Ever shipped a feature that didn’t solve your customers problem or struggled to measure whether it made any difference at all?

In this post, I’ll share how testing in production and working closely with users has helped me close that gap and deliver changes that truly work for customers.

What does it mean to test in production?

I first came across the concept of testing in production from a Principal Engineer I worked with when I was a junior developer. It initially filled me with a lot of fears. What if I mess up some real-user data or settings? What if I bring the entire system down? I’ve already tested in a staging environment so why do I need to test in production? It felt at odds with everything I’d been told about keeping production locked down to end users and admins, with testing done in a “safe” environment. I refrained from doing this at the time as it seemed too risky.

Since then, I’ve discovered my concerns were misplaced as I had completely misunderstood both the risks involved and the value that testing in production delivers.

Drawing on my experience, I’ve identified three core aspects of what “testing in production” means to me, which I’ll outline in more detail below.

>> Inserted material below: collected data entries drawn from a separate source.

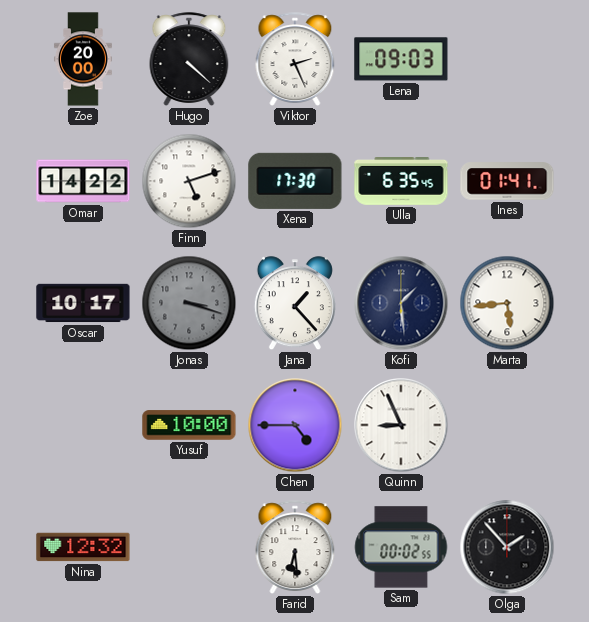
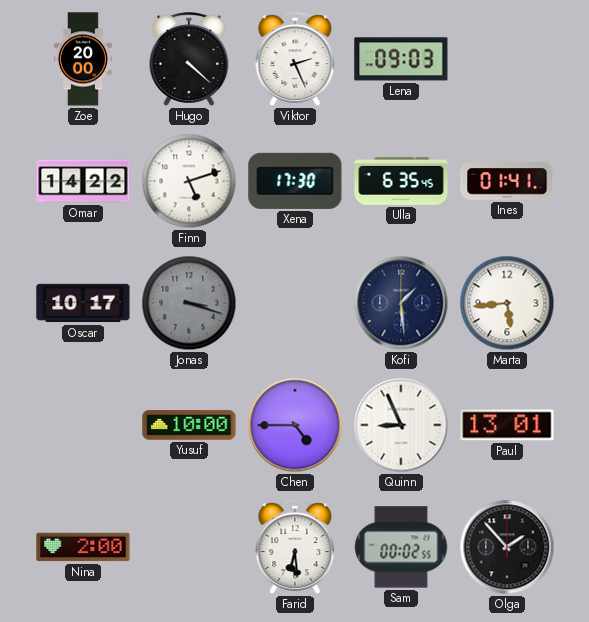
Jana: 1:23 -> none
Paul: none -> 13:01
Nina: 12:32 -> 2:00
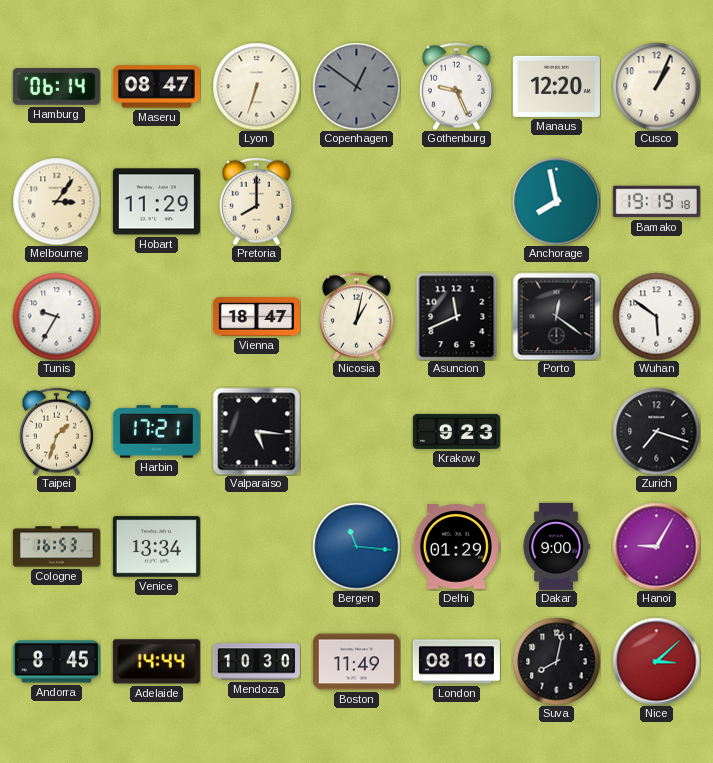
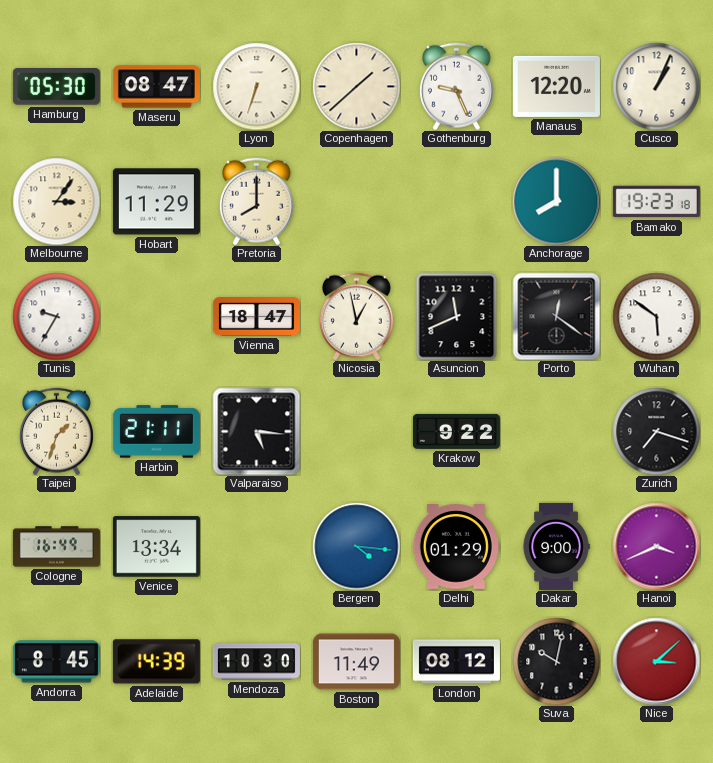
Hamburg: 06:14 -> 05:30
Copenhagen: 12:51 -> 1:38
Copenhagen dial: grey -> cream
Anchorage: 7:58 -> 8:00
Bamako: 19:19 -> 19:23
Nicosia: 1:02 -> 12:58
Harbin: 17:21 -> 21:11
Krakow: 9:23 -> 9:22
Cologne: 16:53 -> 16:49
Bergen: 11:16 -> 4:16
Hanoi: 9:05 -> 3:41
Adelaide: 14:44 -> 14:39
London: 08:10 -> 08:12
Suva: 8:02 -> 10:02
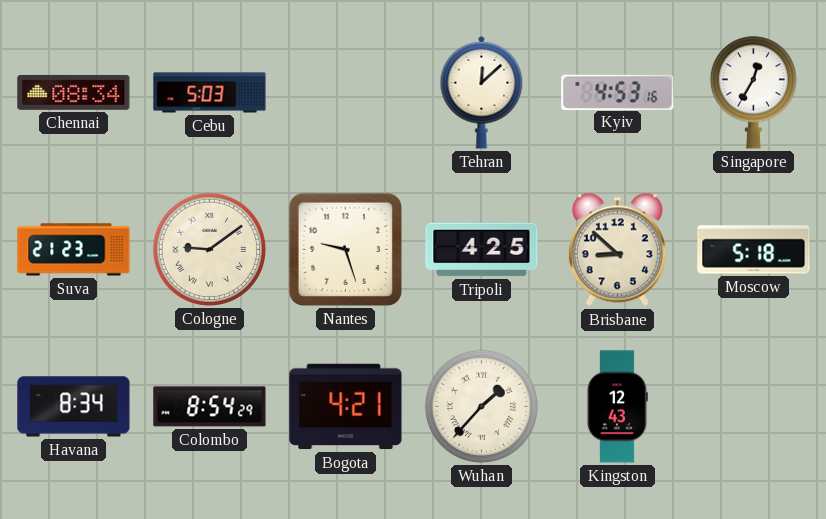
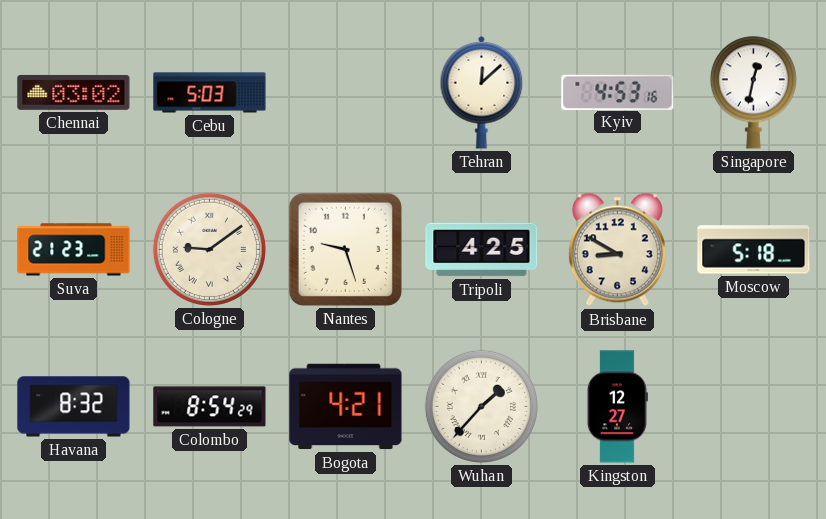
Chennai: 08:34 -> 03:02
Singapore: 12:35 -> 12:32
Brisbane: 8:52 -> 8:50
Havana: 8:34 -> 8:32
Kingston: 12:43 -> 12:27
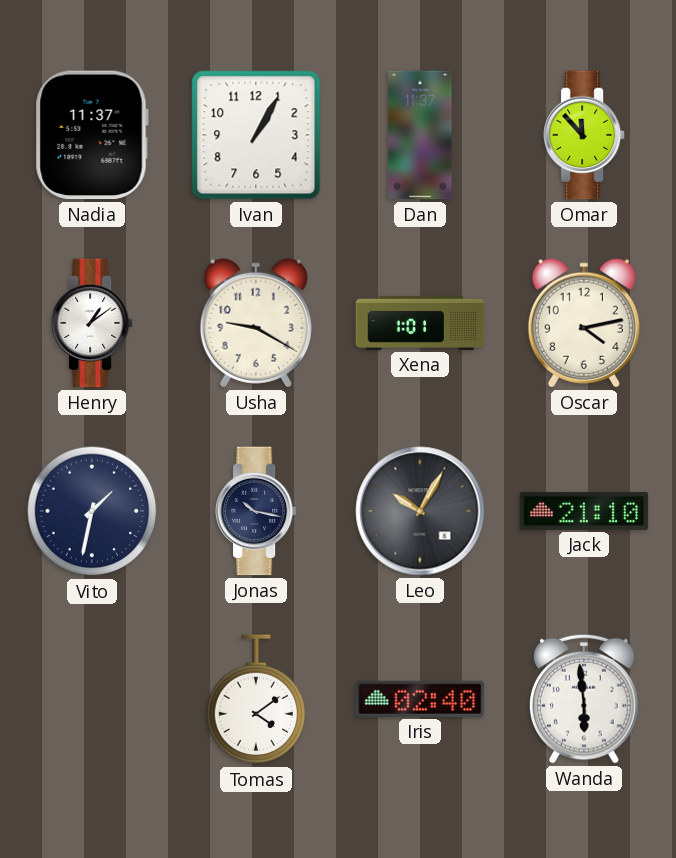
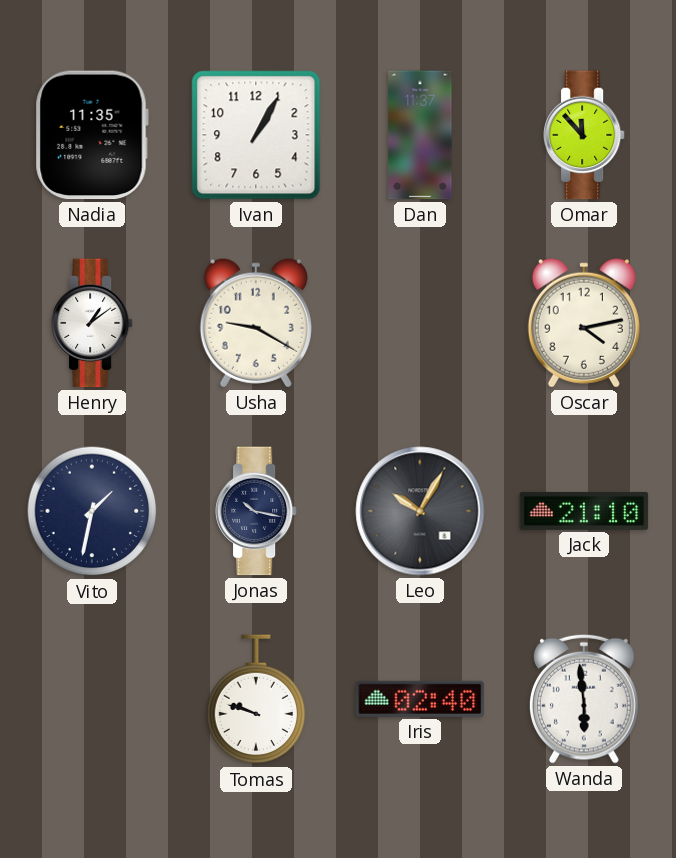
Nadia: 11:37 -> 11:35
Xena: 1:01 -> none
Tomas: 4:09 -> 9:48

Explore the production system

Charity Majors, cofounder and CTO of honeycomb.io, is a leading voice on this topic. She has often emphasised that it is impossible to spin up production clones of large and complex systems and to accurately simulate real traffic patterns. Testing in production is the only way you will ever understand the real impact of the changes you deploy.

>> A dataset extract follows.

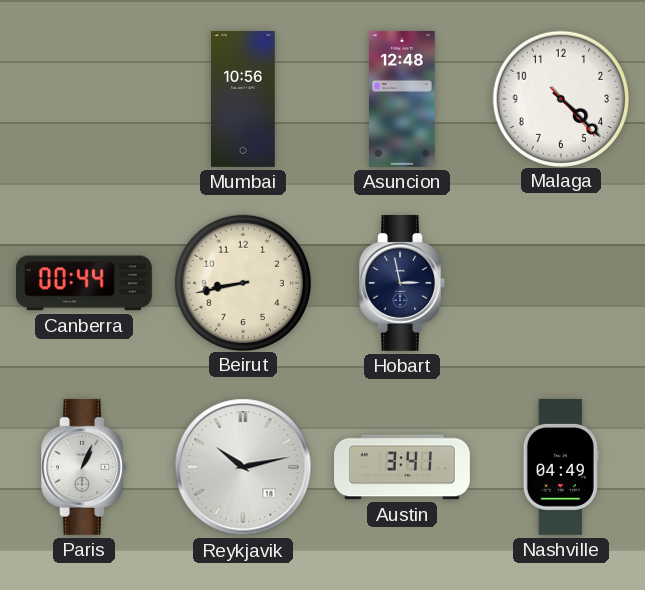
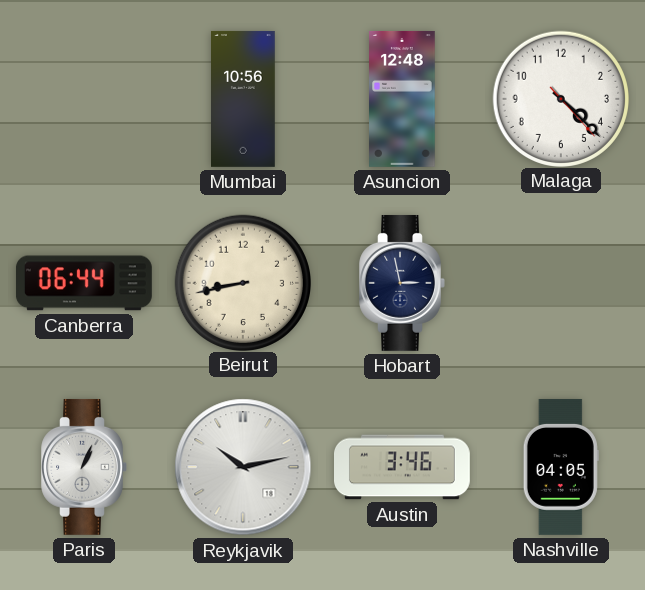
Canberra: 00:44 -> 06:44
Austin: 3:41 -> 3:46
Nashville: 04:49 -> 04:05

In recent years I have done a lot of ensemble testing of features in production. To do this, we gather together people from different parts of the business such as customer support, customer success, engineering, product and design and explore production using a tenant reserved for internal use.

In advance of the session, we get everyone involved to add the goals we want to achieve to a Miro board. Having a diverse array of perspectives, knowledge and experience involved in this reduces the likelihood of missing something important.

We assign roles for the session, including a driver to share screen and interact with the system, a navigator to guide the actions of the driver and a note taker to map out the journey and results of the session. The others might be simply observing or monitoring logs and unhandled errors.

We routinely use feature flags during build and only enable it for our internal tenant for the purposes of the testing session.

The outcome of the session is that we have either built enough confidence that things are working as expected and without undue friction or that there is some additional work that we need to do to get to that point. This helps us to determine the rollout plan and at what point we enable the feature for users.

Once we’ve built confidence internally, the real learning comes from watching what happens in production.

Observe and monitor real-user experience

PostHog notes in their blog *How to safely test in production* that observability and monitoring are crucial for testing in production. Metrics, error tracking, and real-user analytics give teams the visibility to catch issues fast and see how features perform in the real world.

In my experience, tools such as Datadog, Sentry and Metabase have proven to be invaluable for this purpose.

In a recent piece of work, we had to take the output from a third party and map that to a format that was meaningful for our domain and consumable by our UI. We knew that the data we received was sometimes incomplete or did not contain the keys we needed. We could have agonised over all the potential permutations and spent a long time covering these in our tests and code. Instead, we shipped what we considered would cover the majority of cases and created a page in Datadog that monitored the output every time we run our mapping code. We regularly checked this page to help us uncover the error conditions and iteratively build out our logic. This allowed us to deliver value to our customers at an early stage knowing that we could proactively fix the few instances that resulted in errors.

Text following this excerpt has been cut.